[Stored dataset items]
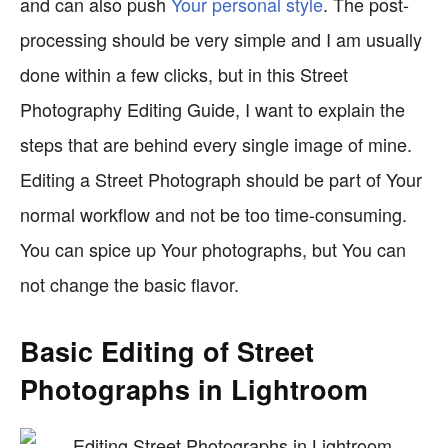
and can also push
Your personal style
. The post-
processing should be very simple and I am usually
done within a few clicks, but in this Street
Photography Editing Guide, I want to explain the
steps that are behind every single image of mine.
Editing a Street Photograph should be part of Your
normal workflow and not be too time-consuming.
You can spice up Your photographs, but You can
not change the basic flavor.
Basic Editing of Street
Photographs in Lightroom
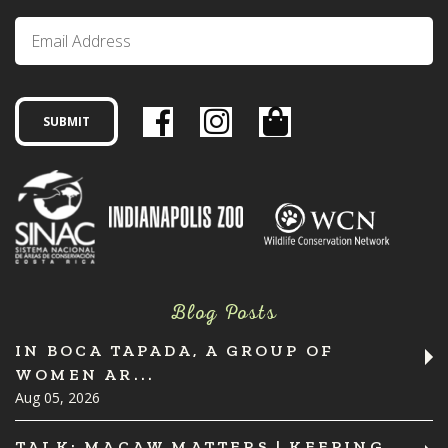
Blog Posts
IN BOCA TAPADA, A GROUP OF
WOMEN AR...
Aug 05, 2026
TALK: MACAW MATTERS | KEEPING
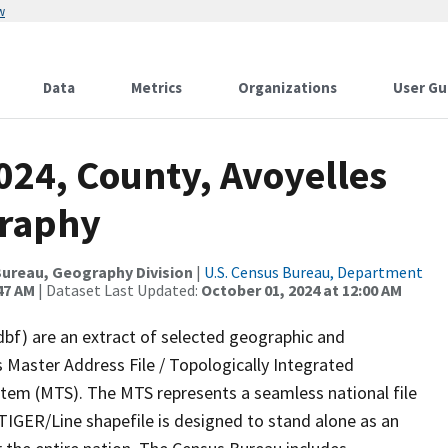
w
Data
Metrics
Organizations
User Gu
024, County, Avoyelles
graphy
ureau, Geography Division
|
U.S. Census Bureau, Department
47 AM
| Dataset Last Updated:
October 01, 2024 at 12:00 AM
dbf) are an extract of selected geographic and
 Master Address File / Topologically Integrated
em (MTS). The MTS represents a seamless national file
TIGER/Line shapefile is designed to stand alone as an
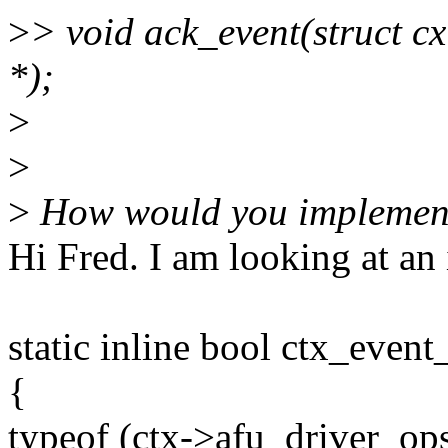
>
> void ack_event(struct cxl
*);
>
>
>
How would you implement
Hi Fred. I am looking at an 
static inline bool ctx_even
{
typeof (ctx->afu_driver_op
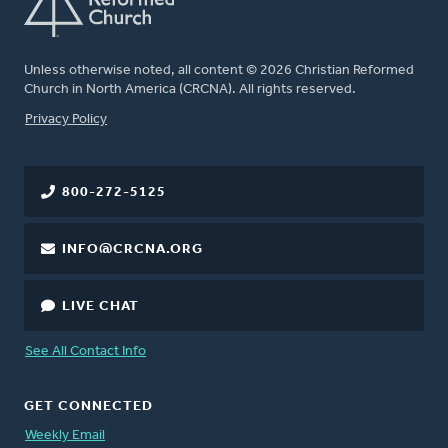
Unless otherwise noted, all content © 2026 Christian Reformed
Church in North America (CRCNA). All rights reserved.
FOOTER
Privacy Policy
800-272-5125
INFO@CRCNA.ORG
LIVE CHAT
See All Contact Info
GET CONNECTED
Weekly Email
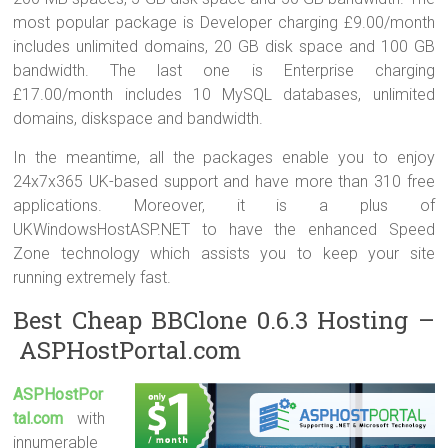
most popular package is Developer charging £9.00/month
includes unlimited domains, 20 GB disk space and 100 GB
bandwidth. The last one is Enterprise charging
£17.00/month includes 10 MySQL databases, unlimited
domains, diskspace and bandwidth.
In the meantime, all the packages enable you to enjoy
24x7x365 UK-based support and have more than 310 free
applications. Moreover, it is a plus of
UKWindowsHostASP.NET to have the enhanced Speed
Zone technology which assists you to keep your site
running extremely fast.
Best Cheap BBClone 0.6.3 Hosting –
ASPHostPortal.com
ASPHostPor
tal.com
with
innumerable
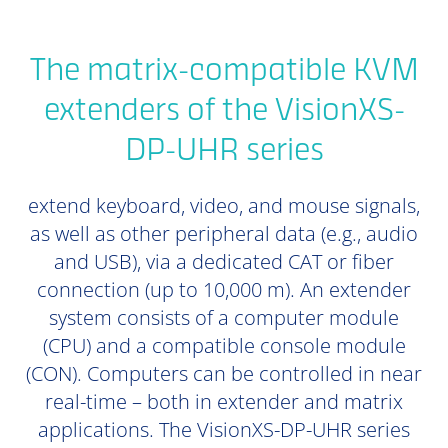
The matrix-compatible KVM
extenders of the VisionXS-
DP-UHR series
extend keyboard, video, and mouse signals,
as well as other peripheral data (e.g., audio
and USB), via a dedicated CAT or fiber
connection (up to 10,000 m). An extender
system consists of a computer module
(CPU) and a compatible console module
(CON). Computers can be controlled in near
real-time – both in extender and matrix
applications. The VisionXS-DP-UHR series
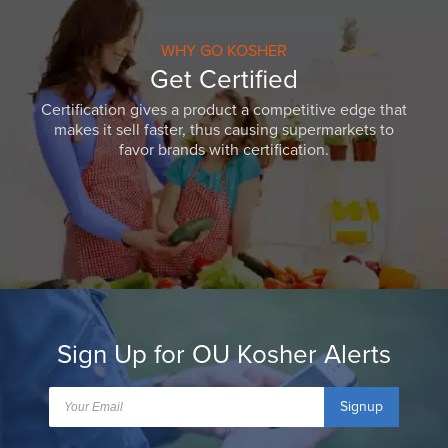
WHY GO KOSHER
Get Certified
Certification gives a product a competitive edge that
makes it sell faster, thus causing supermarkets to
favor brands with certification.
Sign Up for OU Kosher Alerts
Signup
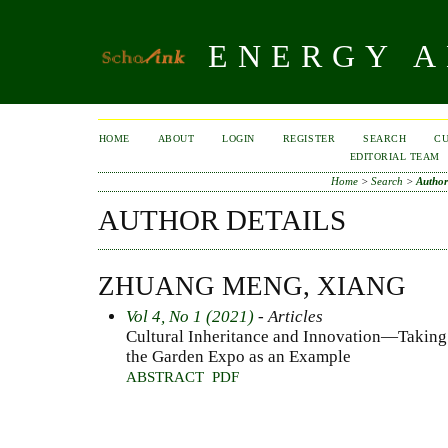
ENERGY A
HOME
ABOUT
LOGIN
REGISTER
SEARCH
C
EDITORIAL TEAM
Home
>
Search
>
Author
AUTHOR DETAILS
ZHUANG MENG, XIANG
Vol 4, No 1 (2021)
- Articles
Cultural Inheritance and Innovation—Taking
the Garden Expo as an Example
ABSTRACT
PDF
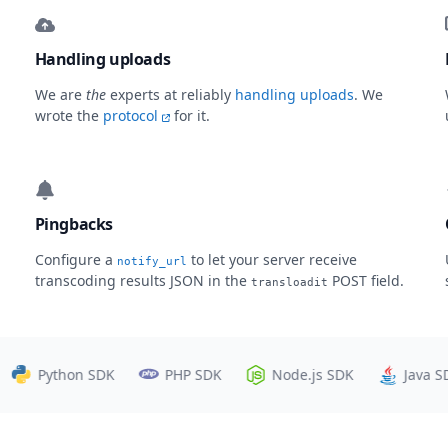
Handling uploads
We are
the
experts at reliably
handling uploads
. We
wrote the
protocol
for it.
Pingbacks
Configure a
to let your server receive
notify_url
transcoding results JSON in the
POST field.
transloadit
Python SDK
PHP SDK
Node.js SDK
Java SDK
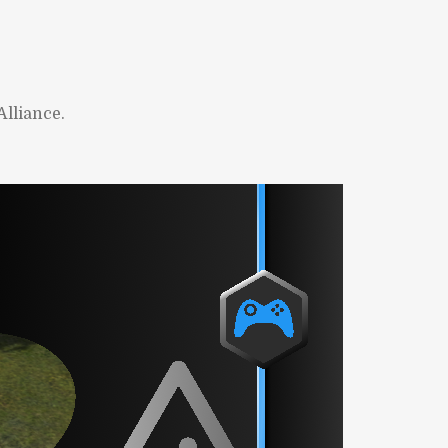
lliance.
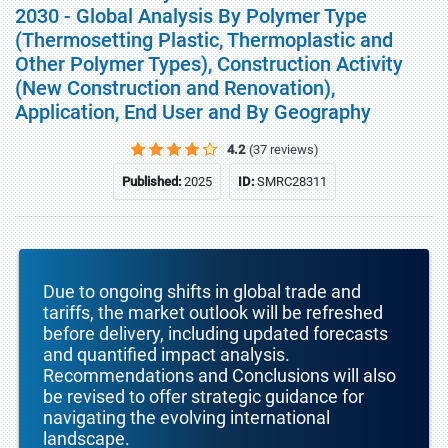
2030 - Global Analysis By Polymer Type
(Thermosetting Plastic, Thermoplastic and
Other Polymer Types), Construction Activity
(New Construction and Renovation),
Application, End User and By Geography
4.2
(37 reviews)
Published:
2025
ID:
SMRC28311
Due to ongoing shifts in global trade and
tariffs, the market outlook will be refreshed
before delivery, including updated forecasts
and quantified impact analysis.
Recommendations and Conclusions will also
be revised to offer strategic guidance for
navigating the evolving international
landscape.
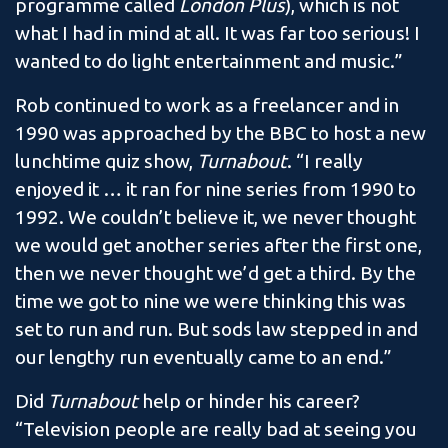
programme called
London Plus
), which is not
what I had in mind at all. It was far too serious! I
wanted to do light entertainment and music.”
Rob continued to work as a freelancer and in
1990 was approached by the BBC to host a new
lunchtime quiz show,
Turnabout
. “I really
enjoyed it … it ran for nine series from 1990 to
1992. We couldn’t believe it, we never thought
we would get another series after the first one,
then we never thought we’d get a third. By the
time we got to nine we were thinking this was
set to run and run. But sods law stepped in and
our lengthy run eventually came to an end.”
Did
Turnabout
help or hinder his career?
“Television people are really bad at seeing you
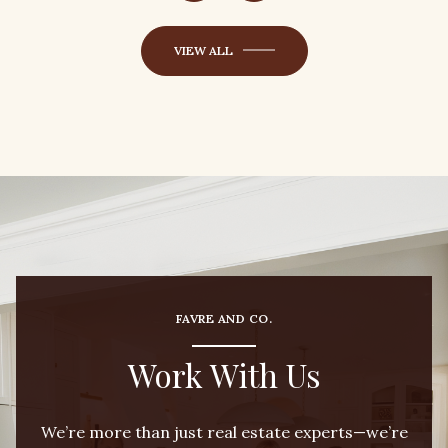
VIEW ALL
FAVRE AND CO.
Work With Us
We’re more than just real estate experts—we’re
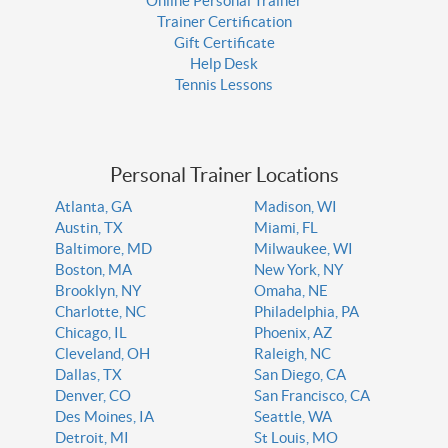
Online Personal Trainer
Trainer Certification
Gift Certificate
Help Desk
Tennis Lessons
Personal Trainer Locations
Atlanta, GA
Madison, WI
Austin, TX
Miami, FL
Baltimore, MD
Milwaukee, WI
Boston, MA
New York, NY
Brooklyn, NY
Omaha, NE
Charlotte, NC
Philadelphia, PA
Chicago, IL
Phoenix, AZ
Cleveland, OH
Raleigh, NC
Dallas, TX
San Diego, CA
Denver, CO
San Francisco, CA
Des Moines, IA
Seattle, WA
Detroit, MI
St Louis, MO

# TASK TO CARRY OUT:
Without including any pictures, output each entry above exactly as it appears.

# ANSWER TO THIS PROBLEM:
and can also push
Your personal style
. The post-
processing should be very simple and I am usually
done within a few clicks, but in this Street
Photography Editing Guide, I want to explain the
steps that are behind every single image of mine.
Editing a Street Photograph should be part of Your
normal workflow and not be too time-consuming.
You can spice up Your photographs, but You can
not change the basic flavor.
Basic Editing of Street
Photographs in Lightroom
Blog Posts
IN BOCA TAPADA, A GROUP OF
WOMEN AR...
Aug 05, 2026
TALK: MACAW MATTERS | KEEPING
w
Data
Metrics
Organizations
User Gu
024, County, Avoyelles
graphy
ureau, Geography Division
|
U.S. Census Bureau, Department
47 AM
| Dataset Last Updated:
October 01, 2024 at 12:00 AM
dbf) are an extract of selected geographic and
 Master Address File / Topologically Integrated
em (MTS). The MTS represents a seamless national file
TIGER/Line shapefile is designed to stand alone as an
>
> void ack_event(struct cxl
*);
>
>
>
How would you implement
Hi Fred. I am looking at an 
static inline bool ctx_even
{
typeof (ctx->afu_driver_op
Unless otherwise noted, all content © 2026 Christian Reformed
Church in North America (CRCNA). All rights reserved.
FOOTER
Privacy Policy
800-272-5125
INFO@CRCNA.ORG
LIVE CHAT
See All Contact Info
GET CONNECTED
Weekly Email
most popular package is Developer charging £9.00/month
includes unlimited domains, 20 GB disk space and 100 GB
bandwidth. The last one is Enterprise charging
£17.00/month includes 10 MySQL databases, unlimited
domains, diskspace and bandwidth.
In the meantime, all the packages enable you to enjoy
24x7x365 UK-based support and have more than 310 free
applications. Moreover, it is a plus of
UKWindowsHostASP.NET to have the enhanced Speed
Zone technology which assists you to keep your site
running extremely fast.
Best Cheap BBClone 0.6.3 Hosting –
ASPHostPortal.com
ASPHostPor
tal.com
with
innumerable
The matrix-compatible KVM
extenders of the VisionXS-
DP-UHR series
extend keyboard, video, and mouse signals,
as well as other peripheral data (e.g., audio
and USB), via a dedicated CAT or fiber
connection (up to 10,000 m). An extender
system consists of a computer module
(CPU) and a compatible console module
(CON). Computers can be controlled in near
real-time – both in extender and matrix
applications. The VisionXS-DP-UHR series
WHY GO KOSHER
Get Certified
Certification gives a product a competitive edge that
makes it sell faster, thus causing supermarkets to
favor brands with certification.
Sign Up for OU Kosher Alerts
Signup
ENERGY A
HOME
ABOUT
LOGIN
REGISTER
SEARCH
C
EDITORIAL TEAM
Home
>
Search
>
Author
AUTHOR DETAILS
ZHUANG MENG, XIANG
Vol 4, No 1 (2021)
- Articles
Cultural Inheritance and Innovation—Taking
the Garden Expo as an Example
ABSTRACT
PDF
Handling uploads
We are
the
experts at reliably
handling uploads
. We
wrote the
protocol
for it.
Pingbacks
Configure a
to let your server receive
notify_url
transcoding results JSON in the
POST field.
transloadit
Python SDK
PHP SDK
Node.js SDK
Java SDK
lliance.
2030 - Global Analysis By Polymer Type
(Thermosetting Plastic, Thermoplastic and
Other Polymer Types), Construction Activity
(New Construction and Renovation),
Application, End User and By Geography
4.2
(37 reviews)
Published:
2025
ID:
SMRC28311
Due to ongoing shifts in global trade and
tariffs, the market outlook will be refreshed
before delivery, including updated forecasts
and quantified impact analysis.
Recommendations and Conclusions will also
be revised to offer strategic guidance for
navigating the evolving international
landscape.
programme called
London Plus
), which is not
what I had in mind at all. It was far too serious! I
wanted to do light entertainment and music.”
Rob continued to work as a freelancer and in
1990 was approached by the BBC to host a new
lunchtime quiz show,
Turnabout
. “I really
enjoyed it … it ran for nine series from 1990 to
1992. We couldn’t believe it, we never thought
we would get another series after the first one,
then we never thought we’d get a third. By the
time we got to nine we were thinking this was
set to run and run. But sods law stepped in and
our lengthy run eventually came to an end.”
Did
Turnabout
help or hinder his career?
“Television people are really bad at seeing you
VIEW ALL
FAVRE AND CO.
Work With Us
We’re more than just real estate experts—we’re
Online Personal Trainer
Trainer Certification
Gift Certificate
Help Desk
Tennis Lessons
Personal Trainer Locations
Atlanta, GA
Madison, WI
Austin, TX
Miami, FL
Baltimore, MD
Milwaukee, WI
Boston, MA
New York, NY
Brooklyn, NY
Omaha, NE
Charlotte, NC
Philadelphia, PA
Chicago, IL
Phoenix, AZ
Cleveland, OH
Raleigh, NC
Dallas, TX
San Diego, CA
Denver, CO
San Francisco, CA
Des Moines, IA
Seattle, WA
Detroit, MI
St Louis, MO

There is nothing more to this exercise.